Although the initial introduction of a merit system in federal employment was small, it started a trend in favor of a professional bureaucracy as opposed to appointed patronage. Over time, most government jobs became filled through competitive hiring that required applicants to demonstrate skill and ability. This spread to state and municipal hiring as well, especially as the New Deal and its use of grants extended federal requirements to state and local government agencies that accepted federal money. In order to receive federal financial support, cities had to meet federal requirements of merit-based hiring and promotion for government employees.
Continued Struggle Between Patronage & Merit
Despite the collapse of political machines in favor of merit-based government bureaucracies, where government jobs are filled using merit instead of patronage, disputes remain about the importance and value of elected officials’ appointment power. The US President gets to appoint thousands of executive branch positions, and state governors also get to appoint many executives. Some argue that civil service protections unfairly limit the ability of governors and presidents to exercise their power by allowing government employees to refuse to carry out new executive orders and laws.

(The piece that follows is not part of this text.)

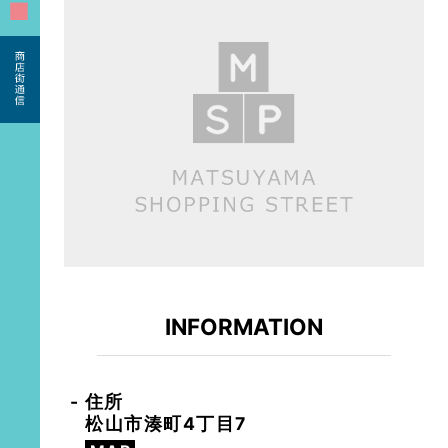
■
INFORMATION
住所
松山市湊町4丁目7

During the recent Republican presidential administration of Donald Trump, critics of the federal bureaucracy alleged that a “deep state” of career bureaucrats allowed government employees to resist Trump’s initiatives. In 2020, Trump signed an executive order establishing a new classification of federal employees–Schedule F–that would be considered appointees rather than civil service employees. This expanded the patronage system, and was rescinded in 2021 by new US President Joe Biden. If Trump returns to the White House in 2025, it is assumed that he will reinstate this Schedule F expansion of the patronage system, prompting resistance from Democrats.